Wednesday, April 14, 2010

Mysterious radio waves emitted from nearby galaxy


There is something strange in the cosmic neighbourhood. An unknown object in the nearby galaxy M82 has started sending out radio waves, and the emission does not look like anything seen anywhere in the universe before.

"We don't know what it is," says co-discoverer Tom Muxlow of Jodrell Bank Centre for Astrophysics near Macclesfield, UK.

The thing appeared in May last year, while Muxlow and his colleagues were monitoring an unrelated stellar explosion in M82 using the MERLIN network of radio telescopes in the UK. A bright spot of radio emission emerged over only a few days, quite rapidly in astronomical terms. Since then it has done very little except baffle astrophysicists.

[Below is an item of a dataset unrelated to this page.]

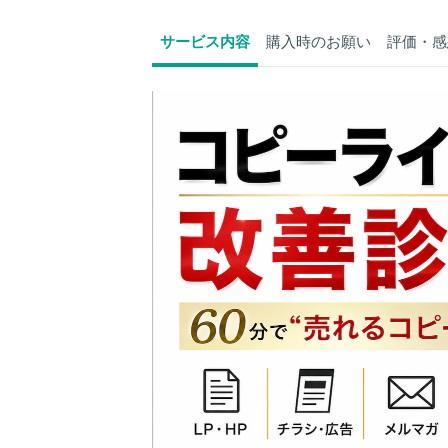
サービス内容
購入時のお願い
評価・感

It certainly does not fit the pattern of radio emissions from supernovae: they usually get brighter over a few weeks and then fade away over months, with the spectrum of the radiation changing all the while. The new source has hardly changed in brightness over the course of a year, and its spectrum is steady.

Mysterious radio waves emitted from nearby galaxy

This is pretty interesting, but check this out!

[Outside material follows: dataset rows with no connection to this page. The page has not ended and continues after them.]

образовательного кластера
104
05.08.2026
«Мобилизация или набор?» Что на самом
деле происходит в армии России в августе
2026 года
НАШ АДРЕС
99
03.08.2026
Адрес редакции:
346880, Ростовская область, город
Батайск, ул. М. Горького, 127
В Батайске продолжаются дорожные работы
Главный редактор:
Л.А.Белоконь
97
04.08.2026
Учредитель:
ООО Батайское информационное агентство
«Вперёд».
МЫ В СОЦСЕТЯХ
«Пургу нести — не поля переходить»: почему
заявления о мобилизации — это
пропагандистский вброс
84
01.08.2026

Yet it does seem to be moving – and fast: its apparent sideways velocity is four times the speed of light

This is an image of the M82 Galaxy that the signal is coming from:

for you google sky users M82 is located at RA 9h55m52.72s Dec 69'40'50.30" (or just search M82!)

But what could this be?

Could the object be a black hole? It is not quite in the middle of M82, where astronomers would expect to find the kind of supermassive central black hole that most other galaxies have. Which leaves the possibility that it could be a smaller-scale "microquasar".

Whatever it is, it sure is interesting, and Tom Muxlow of Jodrell Bank Centre for Astrophysics near Macclesfield, UK will report the discovery at the Royal Astronomical Society National Astronomy Meeting in Glasgow, UK, today. So I look foreward to his report!